• **Your objective**: Filter the data for lines with the word "Route" and copy those lines.

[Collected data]
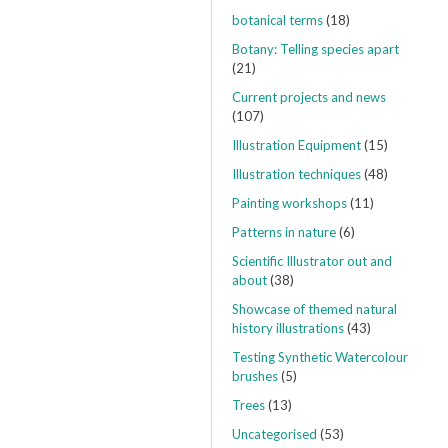
botanical terms
(18)
Botany: Telling species apart
(21)
Current projects and news
(107)
Illustration Equipment
(15)
Illustration techniques
(48)
Painting workshops
(11)
Patterns in nature
(6)
Scientific Illustrator out and
about
(38)
Showcase of themed natural
history illustrations
(43)
Testing Synthetic Watercolour
brushes
(5)
Trees
(13)
Uncategorised
(53)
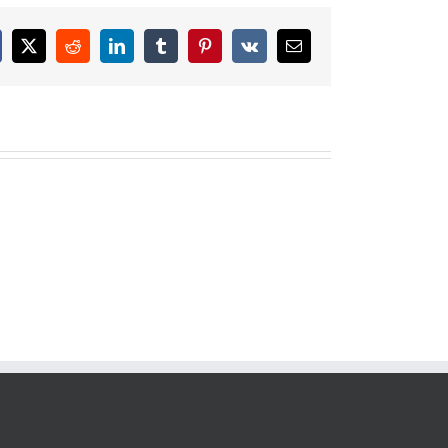
cebook
X
Reddit
LinkedIn
Tumblr
Pinterest
Vk
Email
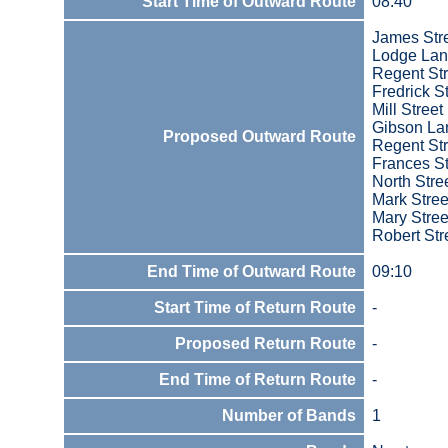
Start Time of Outward Route
08:40
James Str
Lodge La
Regent Str
Fredrick S
Mill Street
Gibson La
Proposed Outward Route
Regent Str
Frances St
North Stre
Mark Stree
Mary Stree
Robert Str
End Time of Outward Route
09:10
Start Time of Return Route
-
Proposed Return Route
-
End Time of Return Route
-
Number of Bands
1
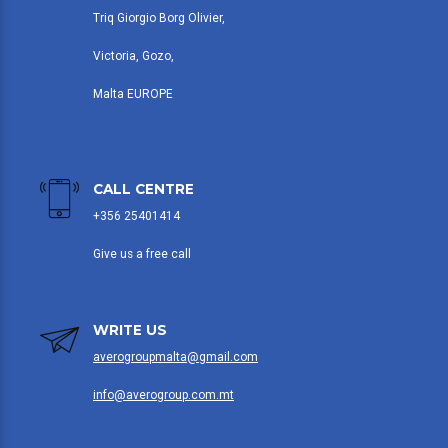
Triq Giorgio Borg Olivier,
Victoria, Gozo,
Malta EUROPE
CALL CENTRE
+356 25401414
Give us a free call
WRITE US
averogroupmalta@gmail.com
info@averogroup.com.mt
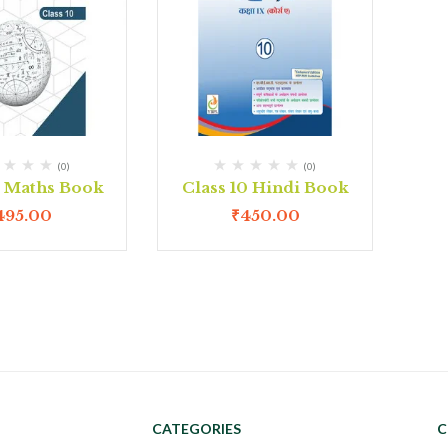
(0)
(0)
0 Maths Book
Class 10 Hindi Book
495.00
₹
450.00
CATEGORIES
C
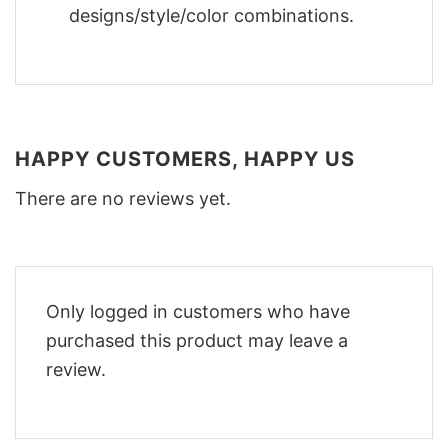
designs/style/color combinations.
HAPPY CUSTOMERS, HAPPY US
There are no reviews yet.
Only logged in customers who have
purchased this product may leave a
review.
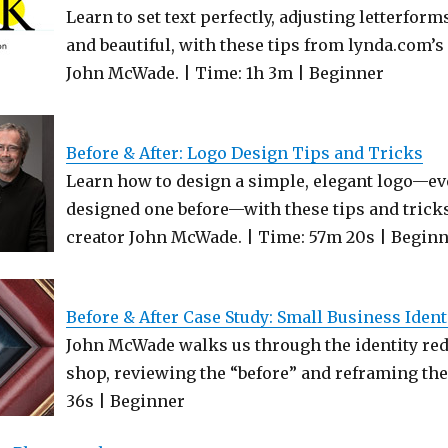
Learn to set text perfectly, adjusting letterfor
and beautiful, with these tips from lynda.com’s
John McWade. | Time: 1h 3m | Beginner
Before & After: Logo Design Tips and Tricks
Learn how to design a simple, elegant logo—eve
designed one before—with these tips and tricks
creator John McWade. | Time: 57m 20s | Begin
Before & After Case Study: Small Business Iden
John McWade walks us through the identity red
shop, reviewing the “before” and reframing the 
36s | Beginner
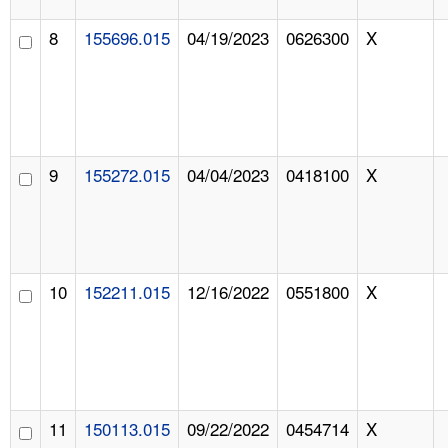
8
155696.015
04/19/2023
0626300
X
9
155272.015
04/04/2023
0418100
X
10
152211.015
12/16/2022
0551800
X
11
150113.015
09/22/2022
0454714
X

• **Answer**:
Start Time of Outward Route
Proposed Outward Route
End Time of Outward Route
Start Time of Return Route
Proposed Return Route
End Time of Return Route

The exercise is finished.